Problem details:
Across all the records, filter for lines with the word "games" and copy them.
☆ ☆ ☆ ☆ ☆
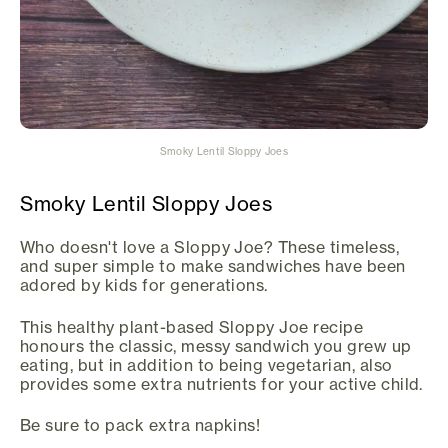
Smoky Lentil Sloppy Joes
Smoky Lentil Sloppy Joes
Who doesn't love a Sloppy Joe? These timeless,
and super simple to make sandwiches have been
adored by kids for generations.
This healthy plant-based Sloppy Joe recipe
honours the classic, messy sandwich you grew up
eating, but in addition to being vegetarian, also
provides some extra nutrients for your active child.
Be sure to pack extra napkins!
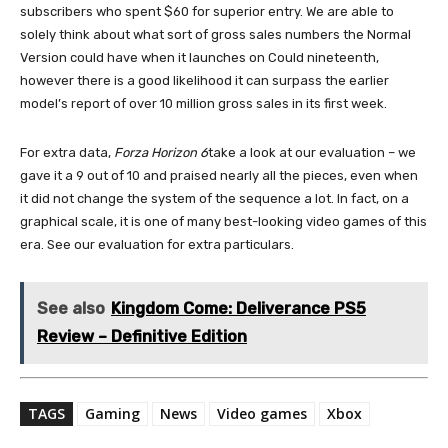
subscribers who spent $60 for superior entry. We are able to
solely think about what sort of gross sales numbers the Normal
Version could have when it launches on Could nineteenth,
however there is a good likelihood it can surpass the earlier
model’s report of over 10 million gross sales in its first week.
For extra data,
Forza Horizon 6
take a look at our evaluation – we
gave it a 9 out of 10 and praised nearly all the pieces, even when
it did not change the system of the sequence a lot. In fact, on a
graphical scale, it is one of many best-looking video games of this
era. See our evaluation for extra particulars.
See also
Kingdom Come: Deliverance PS5
Review – Definitive Edition
TAGS
Gaming
News
Video games
Xbox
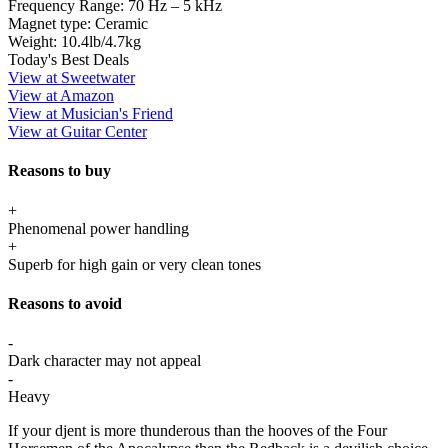
Frequency Range:
70 Hz – 5 kHz
Magnet type:
Ceramic
Weight:
10.4lb/4.7kg
Today's Best Deals
View at Sweetwater
View at Amazon
View at Musician's Friend
View at Guitar Center
Reasons to buy
+
Phenomenal power handling
+
Superb for high gain or very clean tones
Reasons to avoid
-
Dark character may not appeal
-
Heavy
If your djent is more thunderous than the hooves of the Four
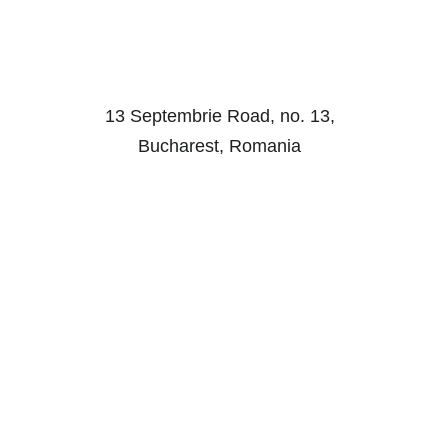
13 Septembrie Road, no. 13,
Bucharest, Romania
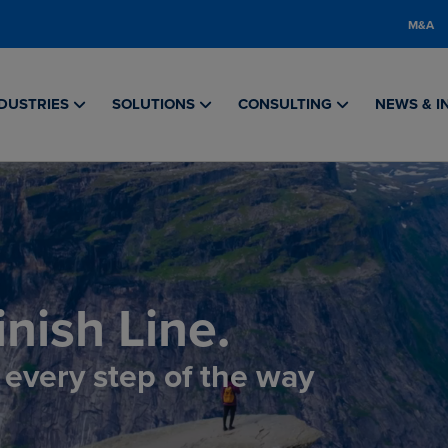
M&A
DUSTRIES
SOLUTIONS
CONSULTING
NEWS & I
nish Line.
, every step of the way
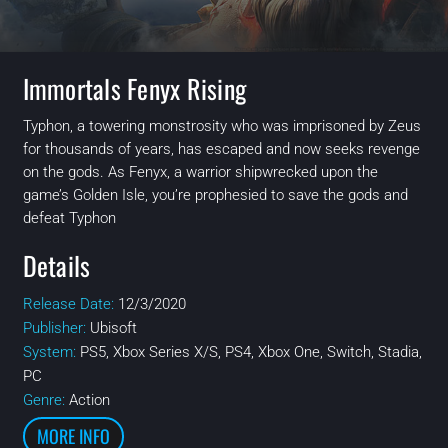
Immortals Fenyx Rising
Typhon, a towering monstrosity who was imprisoned by Zeus
for thousands of years, has escaped and now seeks revenge
on the gods. As Fenyx, a warrior shipwrecked upon the
game’s Golden Isle, you’re prophesied to save the gods and
defeat Typhon
Details
Release Date:
12/3/2020
Publisher:
Ubisoft
System:
PS5, Xbox Series X/S, PS4, Xbox One, Switch, Stadia,
PC
Genre:
Action
MORE INFO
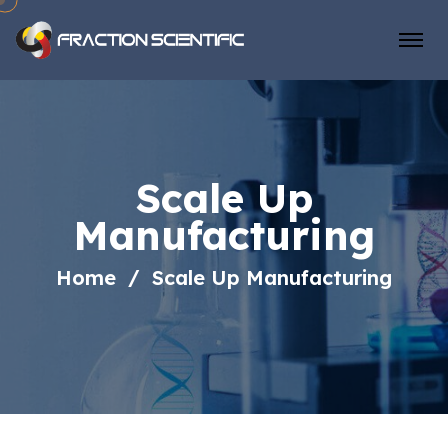
Scale Up
Manufacturing
Home
Scale Up Manufacturing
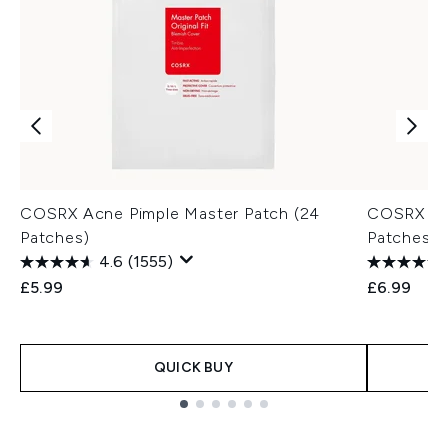
COSRX Acne Pimple Master Patch (24
COSRX AC 
Patches)
Patches)
4.6
(1555)
£5.99
£6.99
QUICK BUY
Showing slide 1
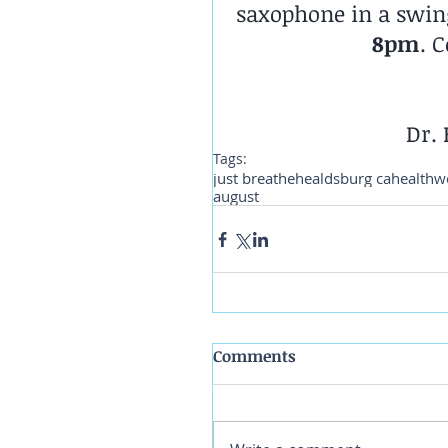
saxophone in a swing
8pm
. 
Dr. 
Tags:
just breathe
healdsburg ca
health
w
august
Comments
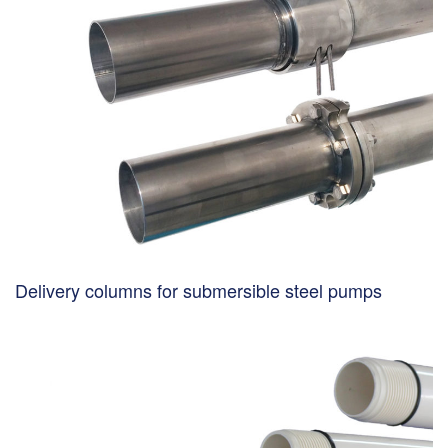
Delivery columns for submersible steel pumps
☆ ☆ ☆ ☆ ☆
Task solution:
graphical scale, it is one of many best-looking video games of this
Video games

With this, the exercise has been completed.